▶ [Dataset excerpts]
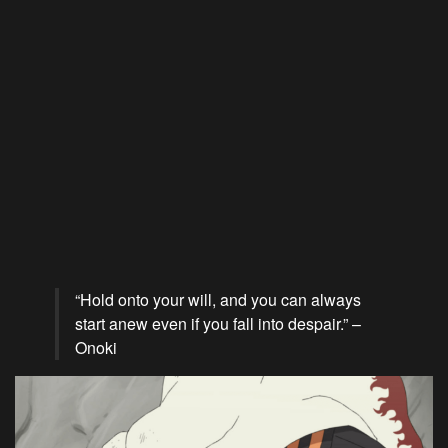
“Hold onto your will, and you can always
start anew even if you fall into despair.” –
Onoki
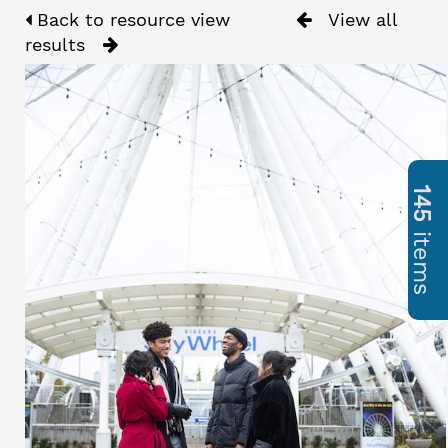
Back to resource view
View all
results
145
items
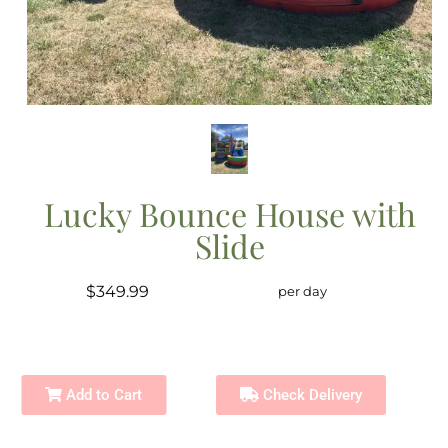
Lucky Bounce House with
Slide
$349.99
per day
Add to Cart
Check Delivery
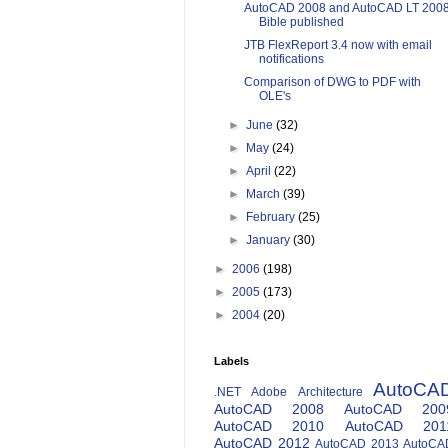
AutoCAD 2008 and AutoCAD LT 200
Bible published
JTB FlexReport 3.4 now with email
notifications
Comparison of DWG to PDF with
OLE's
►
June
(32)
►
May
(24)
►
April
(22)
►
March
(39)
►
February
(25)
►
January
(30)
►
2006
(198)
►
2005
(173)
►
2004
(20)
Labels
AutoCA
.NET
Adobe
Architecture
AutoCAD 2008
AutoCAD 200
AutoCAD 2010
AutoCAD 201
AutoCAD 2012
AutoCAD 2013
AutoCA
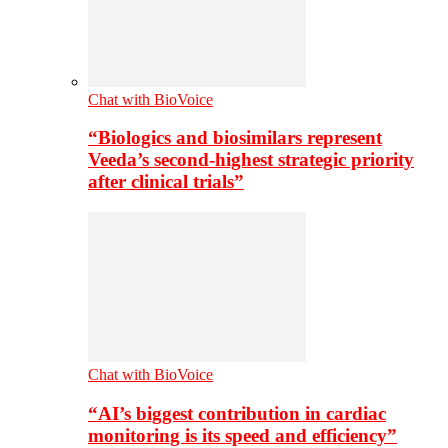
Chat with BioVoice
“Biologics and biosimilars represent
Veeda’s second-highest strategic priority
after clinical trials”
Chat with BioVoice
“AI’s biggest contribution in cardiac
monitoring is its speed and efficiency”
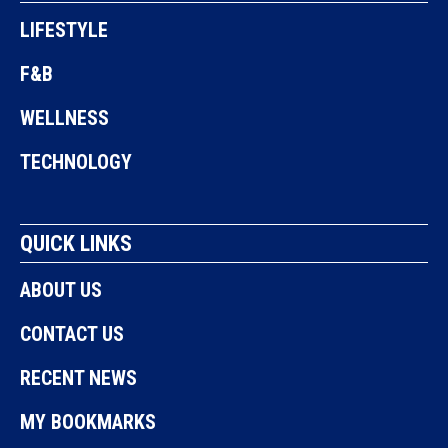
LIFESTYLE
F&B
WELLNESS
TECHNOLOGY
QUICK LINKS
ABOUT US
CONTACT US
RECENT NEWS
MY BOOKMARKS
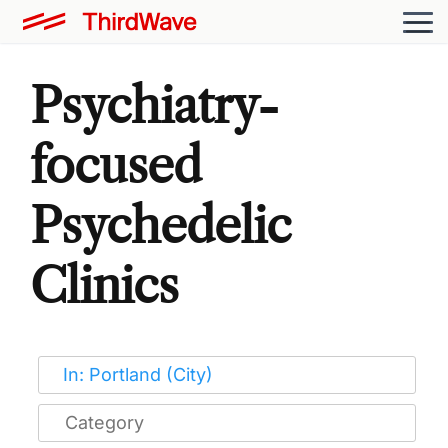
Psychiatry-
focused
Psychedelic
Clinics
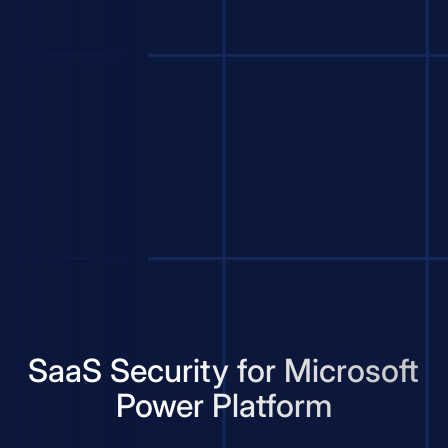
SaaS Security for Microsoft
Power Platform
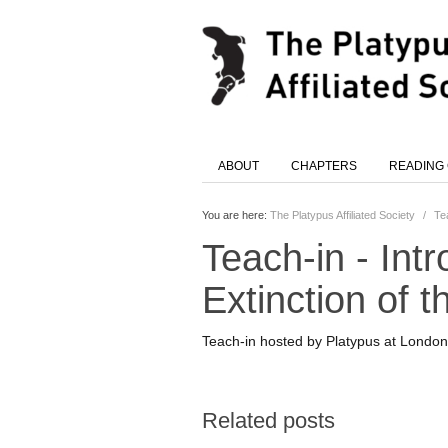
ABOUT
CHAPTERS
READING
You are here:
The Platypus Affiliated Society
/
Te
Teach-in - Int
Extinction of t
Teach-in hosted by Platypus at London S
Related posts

▶ [What is expected] Report back every line of the entries in which "Platypus" occurs.

▶ [Written response]
The Platypus Affiliated Society
Teach-in hosted by Platypus at London S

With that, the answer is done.